Going to save a lot of $ on shells :wink:


----------



## wiskodie1 (Sep 11, 2006)

LOL she got her ownwlimit of rooster in one weekend LOL man i love it!!!

congrats on the pup!!!


----------



## burbach (Sep 29, 2005)

I had a similar experience with my Springer (3 years old). In one slough, within about 20 feet of each other, she caught a rooster and a hen. Fortunately, I was able to release the hen without any damage. The next day, my other Springer (8 months old) tracked down 2 wounded roosters from some other hunters time through the slough. All in all over the 4 day trip, we got 5 birds without shooting.


----------



## target (Aug 10, 2006)

burbach said:


> I had a similar experience with my Springer (3 years old). In one slough, within about 20 feet of each other, she caught a rooster and a hen. Fortunately, I was able to release the hen without any damage. The next day, my other Springer (8 months old) tracked down 2 wounded roosters from some other hunters time through the slough. All in all over the 4 day trip, we got 5 birds without shooting.


Gotta love catch and release hunting.


----------



## Richard (Mar 18, 2006)

Papapete, I know how you feel. Hunted last week in the Jamestown area with two 1.5 year old lab sisters. First day out, they were still body scenting birds only. By the end of the week, they were chasing roosters through the grass by scent only. Nothing beats allot of bird contact. Good hunting, Richard


----------



## Fallguy (Jan 23, 2004)

What papapete forget to mention in his story is how damn pretty this dog is. Here is a picture of papa and his proud puppy. That was a weekend I will remember forever!

[siteimg]5296[/siteimg]


----------



## kevin.k (Dec 31, 2005)

man that is really just awesome news!!!!!!! have you did much field work with her in the field?

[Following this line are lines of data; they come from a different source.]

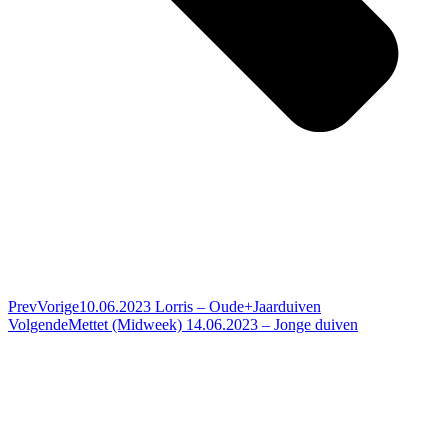
Prev
Vorige
10.06.2023 Lorris – Oude+Jaarduiven
Volgende
Mettet (Midweek) 14.06.2023 – Jonge duiven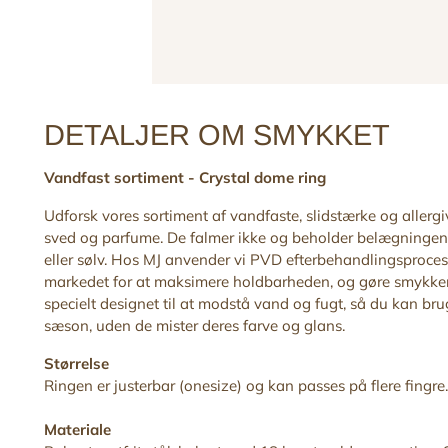
DETALJER OM SMYKKET
Vandfast sortiment -
Crystal dome ring
Udforsk vores sortiment af vandfaste, slidstærke og allerg
sved og parfume. De falmer ikke og beholder belægningen
eller sølv. Hos MJ anvender vi PVD efterbehandlingsproces,
markedet for at maksimere holdbarheden, og gøre smykker
specielt designet til at modstå vand og fugt, så du kan b
sæson, uden de mister deres farve og glans.
Størrelse
Ringen er justerbar (onesize) og kan passes på flere fingre
Materiale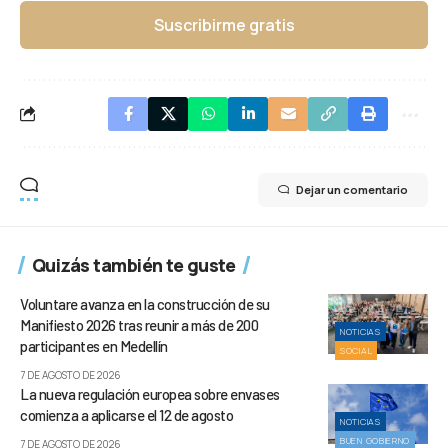
Suscribirme gratis
Dejar un comentario
Quizás también te guste
Voluntare avanza en la construcción de su
Manifiesto 2026 tras reunir a más de 200
NOTICIAS
participantes en Medellín
SOCIAL
7 DE AGOSTO DE 2026
La nueva regulación europea sobre envases
comienza a aplicarse el 12 de agosto
NOTICIAS
BUEN GOBIERNO
7 DE AGOSTO DE 2026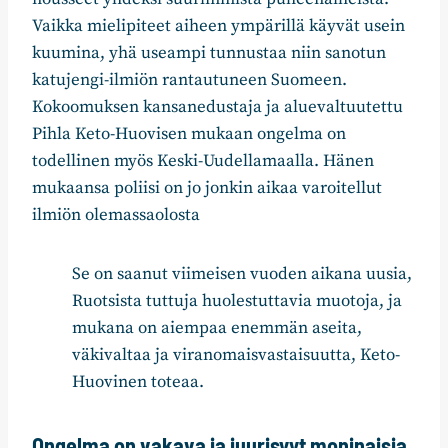
Vaikka mielipiteet aiheen ympärillä käyvät usein
kuumina, yhä useampi tunnustaa niin sanotun
katujengi-ilmiön rantautuneen Suomeen.
Kokoomuksen kansanedustaja ja aluevaltuutettu
Pihla Keto-Huovisen mukaan ongelma on
todellinen myös Keski-Uudellamaalla. Hänen
mukaansa poliisi on jo jonkin aikaa varoitellut
ilmiön olemassaolosta
Se on saanut viimeisen vuoden aikana uusia,
Ruotsista tuttuja huolestuttavia muotoja, ja
mukana on aiempaa enemmän aseita,
väkivaltaa ja viranomaisvastaisuutta, Keto-
Huovinen toteaa.
Ongelma on vakava ja juurisyyt moninaisia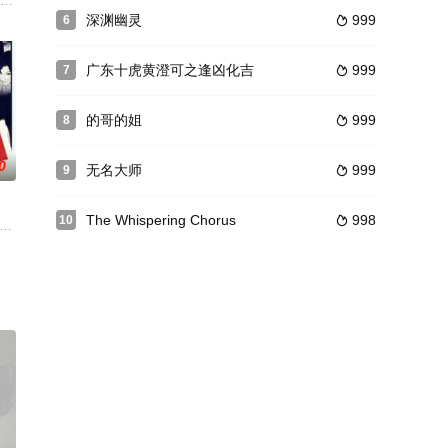
生病了，便亲自去请医生，结
隔绝的生活，唯有好友玛丽安的相伴让她获取些许对外界的希冀，
yHinshaw饰）再也无法忍受那让人头痛的生活了，母亲成天抱着酒瓶子醉醺醺的
深渊幽灵
999
6

广东十虎黄澄可之逢凶化吉
999
7

的哥的姐
999
8

0
无名大师
999
9

The Whispering Chorus
998
10

族的财产，可是
歼，全员团灭，代表日军荣耀的军旗不知去向，日军遂命令一支不
ier enters a new world when h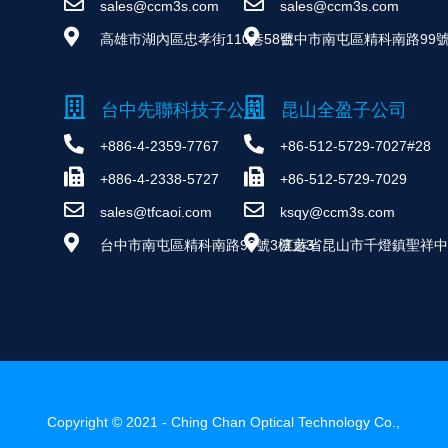
sales@ccm3s.com
sales@ccm3s.com
高雄市湖內區忠孝街110巷58號
台中市南屯區精科南路99號
台中先聯科技子公司
昆山全盈子公司
+886-4-2359-7767
+86-512-5729-7027#28
+886-4-2338-5727
+86-512-5729-7029
sales@tfcaoi.com
ksqy@ccm3s.com
台中市南屯區精科南路99號3樓之3
江蘇省昆山市千燈鎮聖祥中路
Copyright © 2021 - Ching Chan Optical Technology Co.,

-before you went out hunting?

-looks like you were on the missori river banks back south of mandan/or bismark


----------



## papapete (Jan 2, 2005)

Thanks Guys

The only work I did was played fetch with her in my yard. I would make her sit and stay, then would throw the dummie let it land and then release her by command. One week before we went I took a pheasant wing and threw it in some tall grass and played fetch that way. It was a small practice run.

The area that we were in was by turtle lake ND


----------



## Fallguy (Jan 23, 2004)

Kevin

We were north of Bis/Man but you were close..good guess.


----------



## kevin.k (Dec 31, 2005)

ahhh  i lived in mandan for 14 years... so it looked famillar


----------